Мне не повезло, меня, как в сказке, не нашла добрая женщина или пожилая бездетная семья, которая вырастила бы меня в любви и ласке, и даже не семья какого-нибудь земледельца, которой нужны были руки для работы на фермах. Нет, меня нашла группа поиска бездомных и отлынивающих от работы граждан, если её можно так назвать. Они, в свою очередь, отдали меня на опыты научному корпусу.

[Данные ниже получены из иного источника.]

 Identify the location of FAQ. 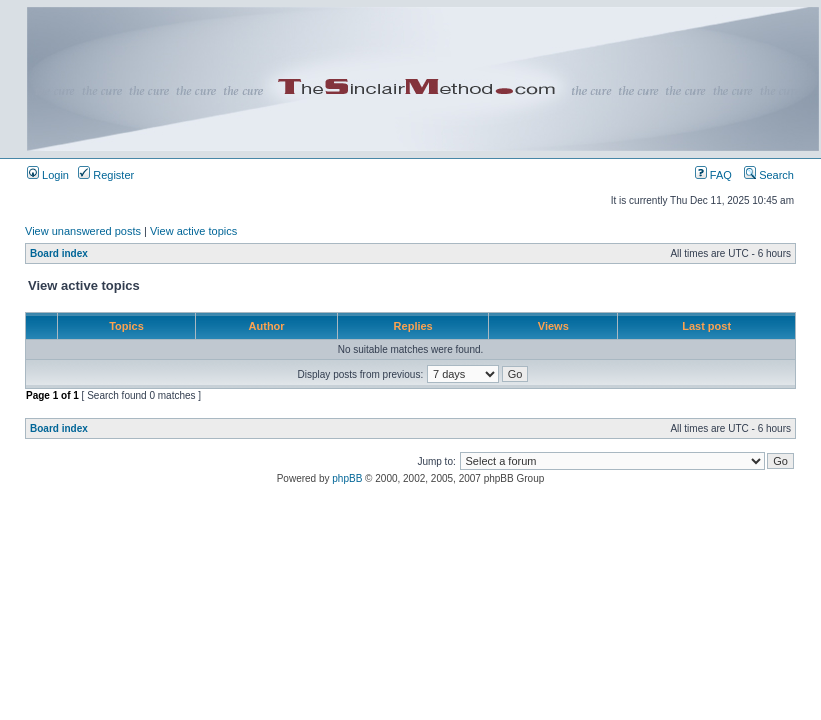
(713, 175).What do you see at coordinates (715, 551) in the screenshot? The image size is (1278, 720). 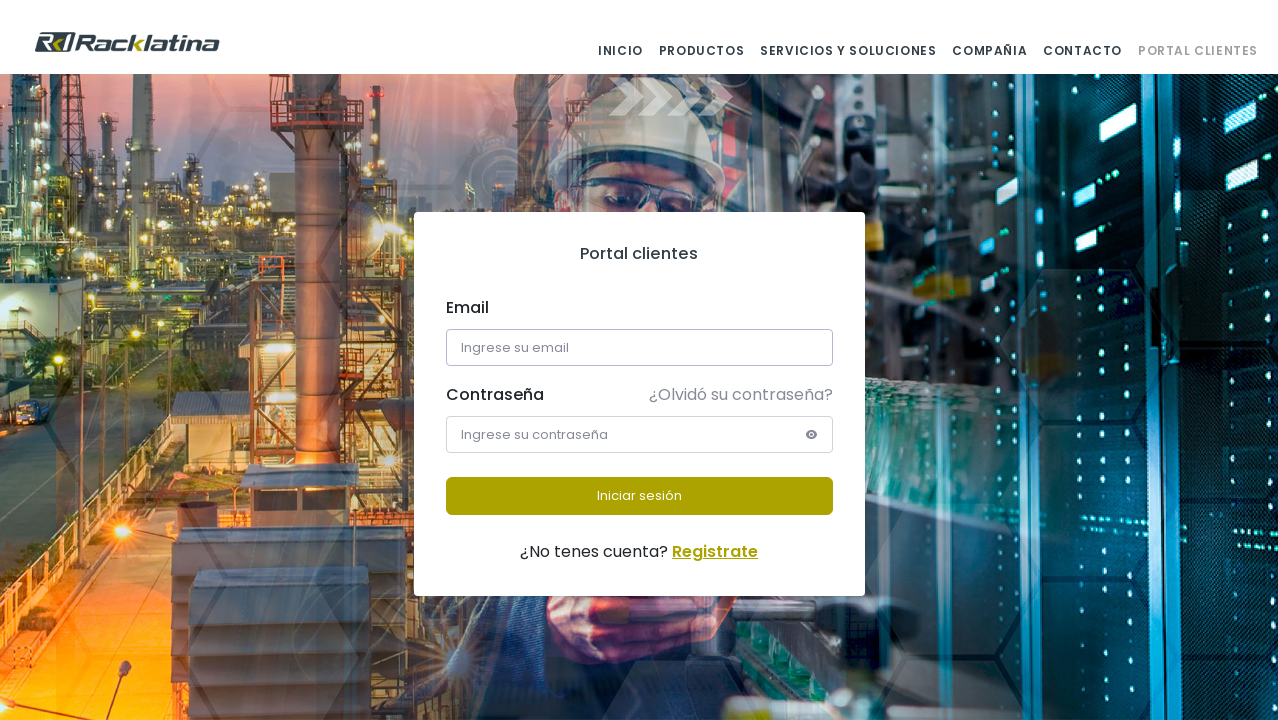 I see `Registrate` at bounding box center [715, 551].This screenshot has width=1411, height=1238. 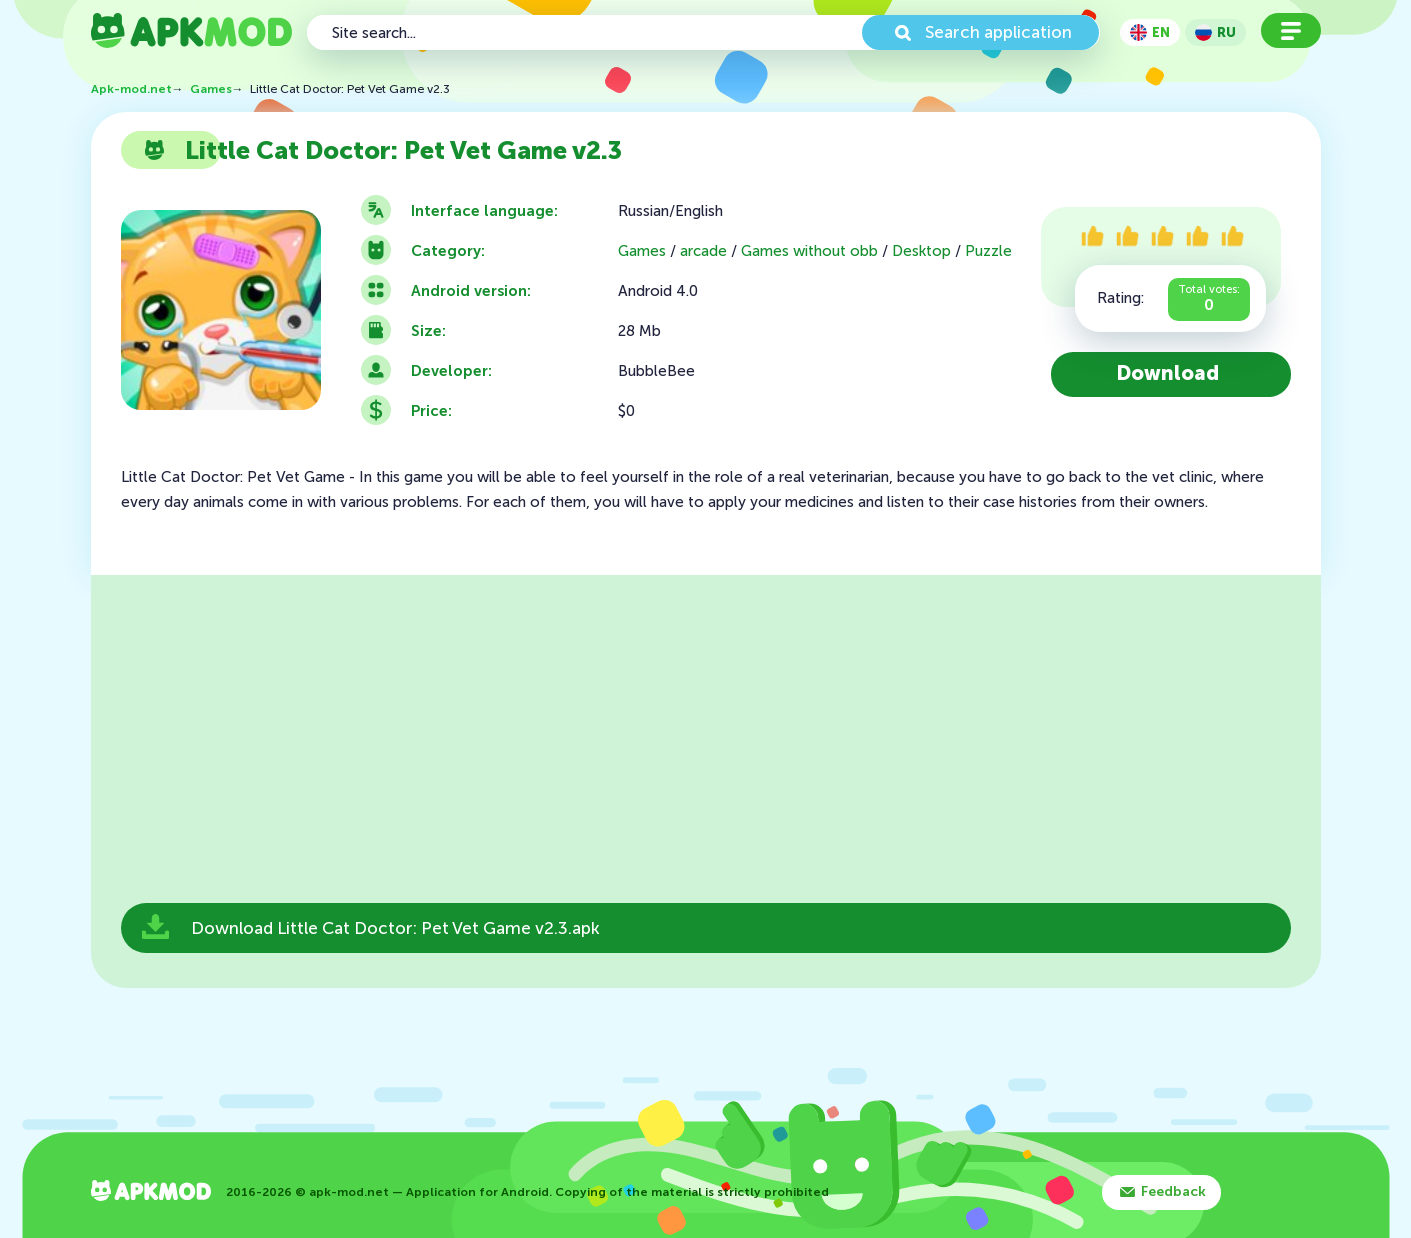 What do you see at coordinates (703, 251) in the screenshot?
I see `arcade` at bounding box center [703, 251].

То, что творилось в этом корпусе невозможно передать словами. Большую часть времени, что я там провел, я не помню. Меня изменили, мне вводили разные инъекции, ставили опыты по пересадке органов и биогенетике, вставляли всевозможные имплантаты и смотрели как они приживутся в моем организме. Конечно, об изменении органов и скелета я узнал намного позже, тогда меня особо не интересовало, что и зачем со мной делают.
Вначале нас было человек двадцать, все мы были разными, кто-то был побольше и постарше, кто-то был еще совсем маленьким. Но всех нас объединяло одно, самое главное желание – чтобы все наши мучения поскорее закончились.
Мы не знали ни ласки, ни любви. Нам были чужды чувства сострадания, нежности, добра и счастья. У нас не было ни имен, ни прозвищ. Только номера, выбитые у каждого на предплечьях специальной краской, которую в обычном состоянии нельзя было увидеть. Только когда к руке подносили специальный прибор, цифры становились видны. Мой полный номер был 485.29.57. но охранники и конвоиры называли меня коротко пятьдесят седьмым.